INSTRUCTIONS FOR THE TASK:
Each line of the data that includes "closing" must be copied.

INFORMATION SUPPLIED:

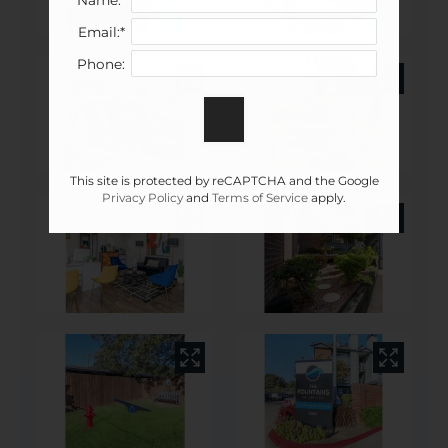
Email:*
Phone:
This site is protected by reCAPTCHA and the Google
Privacy Policy
and
Terms of Service
apply.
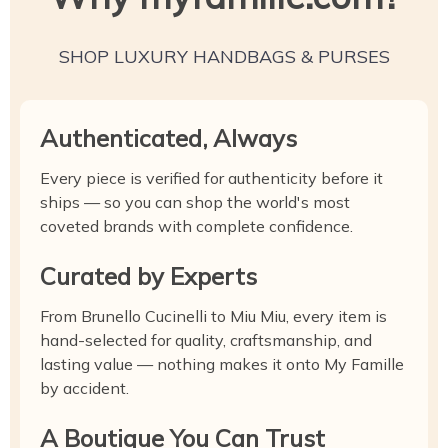
SHOP LUXURY HANDBAGS & PURSES
Authenticated, Always
Every piece is verified for authenticity before it
ships — so you can shop the world's most
coveted brands with complete confidence.
Curated by Experts
From Brunello Cucinelli to Miu Miu, every item is
hand-selected for quality, craftsmanship, and
lasting value — nothing makes it onto My Famille
by accident.
A Boutique You Can Trust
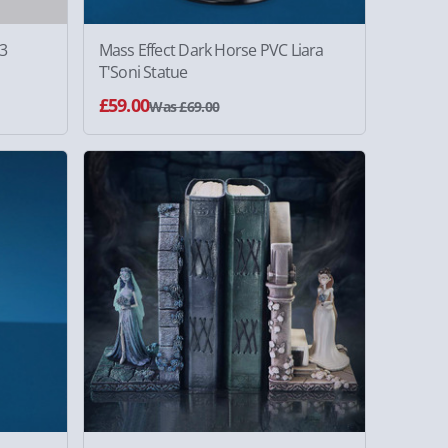
 3
Mass Effect Dark Horse PVC Liara
T'Soni Statue
£59.00
Was £69.00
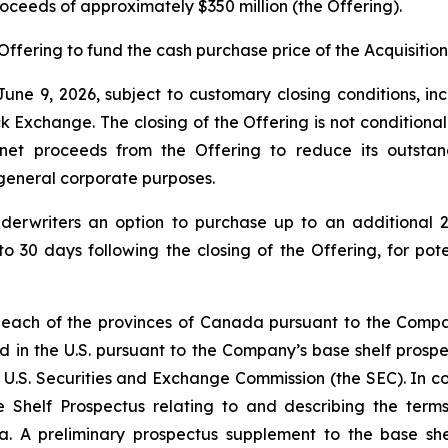
proceeds of approximately $350 million (the Offering).
Offering to fund the cash purchase price of the Acquisition
une 9, 2026, subject to customary closing conditions, inc
change. The closing of the Offering is not conditional on 
 net proceeds from the Offering to reduce its outsta
r general corporate purposes.
derwriters an option to purchase up to an additional 2
to 30 days following the closing of the Offering, for pot
 each of the provinces of Canada pursuant to the Compan
d in the U.S. pursuant to the Company’s base shelf prospec
 U.S. Securities and Exchange Commission (the SEC). In con
 Shelf Prospectus relating to and describing the terms 
a. A preliminary prospectus supplement to the base shel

ANSWER FOR THIS EXERCISE:
une 9, 2026, subject to customary closing conditions, inc
change. The closing of the Offering is not conditional on 
to 30 days following the closing of the Offering, for pot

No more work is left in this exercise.